Failure of IT systems or a major loss of key data could substantially impair WACKER’s operations. We use state-of-the-art hardware and software to prevent IT downtime and the loss or manipulation of data, as well as unauthorized access to our IT network. IT security and risk management is responsible for handling hazards in a cost-efficient way. This task is based on ISO Standard 27001. Using a risk analysis, we define our central systems’ requirements in terms of their availability, as well as the confidentiality and integrity of the data. The requirements are anchored in service level agreements (SLAs) that we conclude jointly with our divisions and corporate departments. Compliance therewith is continually monitored and controlled to immediately initiate countermeasures for disturbances.
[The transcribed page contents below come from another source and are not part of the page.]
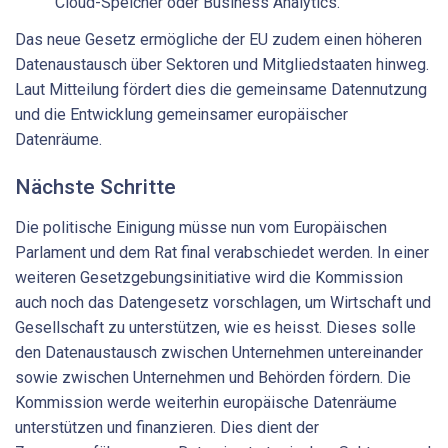
Cloud-Speicher oder Business Analytics.
Das neue Gesetz ermögliche der EU zudem einen höheren
Datenaustausch über Sektoren und Mitgliedstaaten hinweg.
Laut Mitteilung fördert dies die gemeinsame Datennutzung
und die Entwicklung gemeinsamer europäischer
Datenräume.
Nächste Schritte
Die politische Einigung müsse nun vom Europäischen
Parlament und dem Rat final verabschiedet werden. In einer
weiteren Gesetzgebungsinitiative wird die Kommission
auch noch das Datengesetz vorschlagen, um Wirtschaft und
Gesellschaft zu unterstützen, wie es heisst. Dieses solle
den Datenaustausch zwischen Unternehmen untereinander
sowie zwischen Unternehmen und Behörden fördern. Die
Kommission werde weiterhin europäische Datenräume
unterstützen und finanzieren. Dies dient der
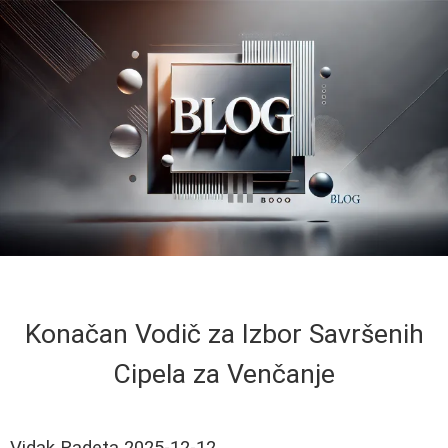
Konačan Vodič za Izbor Savršenih
Cipela za Venčanje
Vidak Radeta
2025-12-12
We set – and exceeded – an availability goal for our central ERP systems (Enterprise Resource Planning) of 99.5% for 2008. We primarily achieved this by having our systems designed with maximum availability and installing associated backup and recovery procedures. Moreover, we took appropriate steps to prepare for an emergency (Business Continuity Management).
We minimize project-related IT risks via a uniform project-management methodology. In doing so, we ensure that risks are identified early on and that changes flow into our system landscape in a controlled manner. We also check our systems at regular intervals (internal and external audits).
Due to the extensive integration of IT in all corporate processes, prolonged downtime of our central IT systems would have a major effect on Wacker Chemie AG’s financial position. However, thanks to our precautionary measures, we classify the probability of long-term downtime and the associated risks as being low.